> _Task directions_
Please keep to the lines below from the one with "Edmonton region, connecting" through the one with "can gain an", and restate them word for word, ends included.

..............................

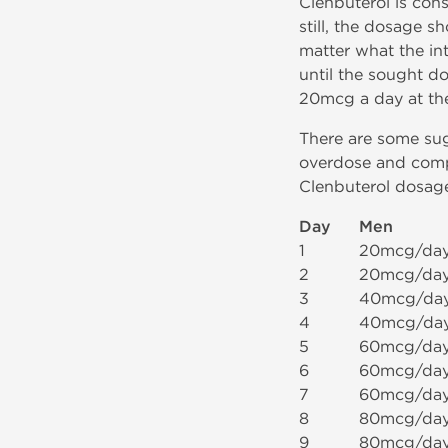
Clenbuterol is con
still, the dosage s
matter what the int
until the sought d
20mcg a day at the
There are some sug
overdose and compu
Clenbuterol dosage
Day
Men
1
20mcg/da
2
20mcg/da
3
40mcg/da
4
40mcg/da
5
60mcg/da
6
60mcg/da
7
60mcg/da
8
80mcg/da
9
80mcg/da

..............................

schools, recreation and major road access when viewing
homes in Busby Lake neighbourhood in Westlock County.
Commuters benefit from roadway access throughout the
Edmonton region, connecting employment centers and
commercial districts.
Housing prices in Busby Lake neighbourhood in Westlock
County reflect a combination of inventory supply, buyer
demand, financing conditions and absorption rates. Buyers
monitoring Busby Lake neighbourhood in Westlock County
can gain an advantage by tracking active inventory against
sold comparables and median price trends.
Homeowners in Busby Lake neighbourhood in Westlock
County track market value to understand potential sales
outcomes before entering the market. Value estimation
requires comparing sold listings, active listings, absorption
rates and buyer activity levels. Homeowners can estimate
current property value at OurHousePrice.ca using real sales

..............................

> _Task output_
Edmonton region, connecting employment centers and
commercial districts.
Housing prices in Busby Lake neighbourhood in Westlock
County reflect a combination of inventory supply, buyer
demand, financing conditions and absorption rates. Buyers
monitoring Busby Lake neighbourhood in Westlock County
can gain an advantage by tracking active inventory against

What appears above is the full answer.